Release Notes

CS Enterprise 3.8.0

3 min read

See your PCAP from a totally new perspective with our new Zeek Logs analysis tool. CS Enterprise 3.8 comes with the industry standard Zeek (formerly Bro) analysis tool pre-installed and configured to run against your capture files.

New: Zeek Logs Analysis Tool

We are very excited to introduce a new Analysis Tool in CloudShark that is built on top of the industry standard Zeek network security monitoring tool.

We have a sample PCAP posted for you to play with right now over on our hosted instance.

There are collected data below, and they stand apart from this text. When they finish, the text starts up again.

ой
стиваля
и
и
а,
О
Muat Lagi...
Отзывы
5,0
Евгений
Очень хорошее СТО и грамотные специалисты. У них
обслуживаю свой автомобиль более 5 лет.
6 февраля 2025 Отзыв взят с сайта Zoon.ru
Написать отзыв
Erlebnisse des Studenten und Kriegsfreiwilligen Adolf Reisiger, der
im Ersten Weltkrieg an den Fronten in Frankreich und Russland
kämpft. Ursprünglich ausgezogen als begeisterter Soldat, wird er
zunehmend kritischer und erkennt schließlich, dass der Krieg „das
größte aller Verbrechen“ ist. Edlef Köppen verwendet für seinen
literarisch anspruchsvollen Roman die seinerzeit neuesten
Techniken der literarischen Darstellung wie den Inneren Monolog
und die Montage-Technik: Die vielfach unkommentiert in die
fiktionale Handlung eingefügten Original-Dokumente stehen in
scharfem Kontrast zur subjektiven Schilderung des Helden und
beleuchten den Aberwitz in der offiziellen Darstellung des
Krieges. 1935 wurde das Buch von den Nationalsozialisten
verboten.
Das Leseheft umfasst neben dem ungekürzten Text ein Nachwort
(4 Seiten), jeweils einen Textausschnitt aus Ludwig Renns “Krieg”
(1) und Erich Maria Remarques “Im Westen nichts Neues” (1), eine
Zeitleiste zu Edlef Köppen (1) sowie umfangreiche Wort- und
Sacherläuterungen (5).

Zeek (formerly Bro) delivers concise logs for all the traffic in a PCAP file. These logs are higher level than CloudShark’s typical full-packet-decode views and give you a different way to approach your analysis.

Because these logs are built on top of the full PCAP data, CloudShark is uniquely able pivot back to the packets from a Zeek log entry.

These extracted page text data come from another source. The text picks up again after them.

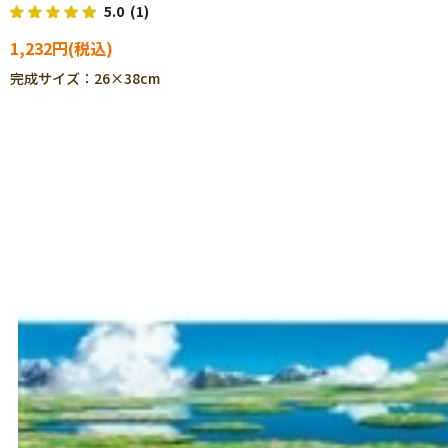
5.0
(1)
1,232円
完成サイズ：26×38cm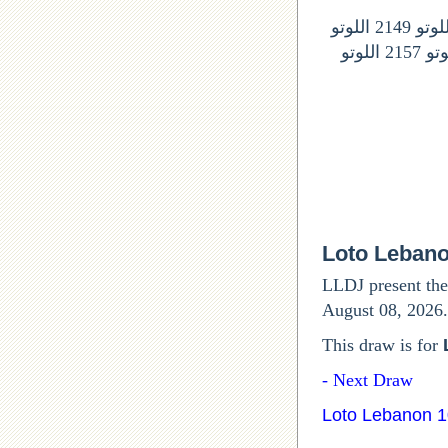
ارقام السحوبات المقبلة في اللوتو اللبناني: اللوتو 2146 اللونو 2147 اللوتو 2148 اللوتو 2149 اللوتو
2150 اللوتو 2151 اللوتى 2152 اللوتو 2153 اللوتو 2154 اللوتو 2155 اللوتو 2156 اللوتو 2157 اللوتو
Loto Leban
LLDJ present the
August 08, 2026.
This draw is for
Next Draw -
Loto Lebanon 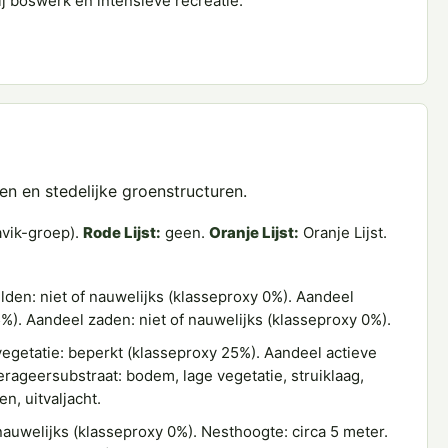
j boswerk en intensieve recreatie.
en en stedelijke groenstructuren.
vik-groep).
Rode Lijst:
geen.
Oranje Lijst:
Oranje Lijst.
den: niet of nauwelijks (klasseproxy 0%). Aandeel
%). Aandeel zaden: niet of nauwelijks (klasseproxy 0%).
getatie: beperkt (klasseproxy 25%). Aandeel actieve
rageersubstraat: bodem, lage vegetatie, struiklaag,
, uitvaljacht.
auwelijks (klasseproxy 0%). Nesthoogte: circa 5 meter.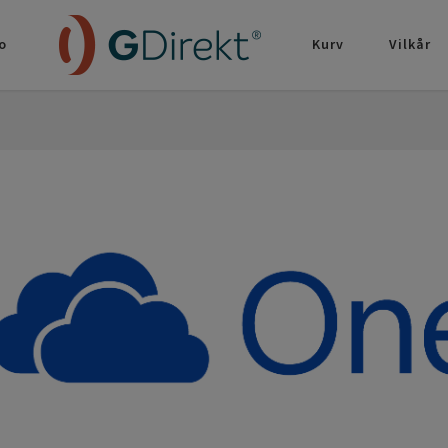
o
Kurv
Vilkår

Use Zeek to get a wider, zoomed out view of your traffic, then dive back down to the protocol level with one click.

Read our documentation to learn more about the Zeek Logs analysis tool.

CentOS 8

We’ve dropped CentOS 6 and added CentOS 8 support in CloudShark!

Did you know that CentOS 6 stops getting maintenance updates at the end of November 2020? It’s time to move on. We’re really excited to bring support for more modern Linux internals in CentOS 8. But beyond that, we’re happy to leave a bunch of stuff behind by dropping CentOS 6.

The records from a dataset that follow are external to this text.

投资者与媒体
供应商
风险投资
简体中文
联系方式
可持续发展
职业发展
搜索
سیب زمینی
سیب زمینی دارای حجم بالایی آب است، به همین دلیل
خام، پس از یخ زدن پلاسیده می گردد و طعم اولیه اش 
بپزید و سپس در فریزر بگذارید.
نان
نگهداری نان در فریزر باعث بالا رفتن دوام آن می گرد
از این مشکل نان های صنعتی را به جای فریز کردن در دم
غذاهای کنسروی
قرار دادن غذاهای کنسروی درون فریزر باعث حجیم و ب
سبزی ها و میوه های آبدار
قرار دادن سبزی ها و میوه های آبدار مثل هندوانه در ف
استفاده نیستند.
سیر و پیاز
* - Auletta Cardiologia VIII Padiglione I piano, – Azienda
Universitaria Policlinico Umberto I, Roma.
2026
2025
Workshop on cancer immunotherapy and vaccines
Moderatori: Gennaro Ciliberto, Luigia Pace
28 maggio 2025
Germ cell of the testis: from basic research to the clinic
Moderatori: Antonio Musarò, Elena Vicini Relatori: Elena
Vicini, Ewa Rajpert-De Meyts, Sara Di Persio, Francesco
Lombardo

A few of the things we’ve been able to streamline:

  • Long Term Support for CentOS 8 through May, 2029
  • Consistent dependencies between OS’s
  • Fewer packages to install
  • All daemons run via systemd
  • LDAP/AD External Authentication is much easier to configure

If you are still running CS Enterprise on CentOS 6 please contact support@cloudshark.io for upgrade assistance including a free transition license.

Suricata 5.0

CS Enterprise 3.8 brings an update to the Suricata engine that powers our Threat Assessment Addon. There’s a lot of new things in 5.0 like:

  • Improved rule syntax and faster analysis
  • Support for GeoIP based rules and alerts
  • JA3 support for enhanced alerts on encrypted traffic
  • Better update mechanism with suricata-update

If you are a Threat Assessment customer and are using the stock out-of-the-box rule sets, there is nothing for you to do. However, if you are utilizing custom rules, pulling in ET Pro or some other 3rd-party rule set, please contact support@cloudshark.io for help migrating to the 5.0 rule set.

Bug fixes and other changes

  • Passwords of local accounts can now be up to 255 characters in length.
  • Correctly resolve a users $HOME directory.
  • Resolve a crash when a Threat Assessment returned too many results.

Upgrading

This upgrade is not supported on CentOS 6. Please contact CloudShark Support for help migrating.

Upgrading to CloudShark 3.8 requires a helper script and will not work with the old cloudshark-admin command. Please run the following up prepare your system for the upgrade:

Run as root:
bash <(curl -s https://support.cloudshark.io/upgrade3.8)

This script will update your cloudshark-admin command first, and then proceed with the usual upgrade. It is required due to changes in the underlying OS and service configuration.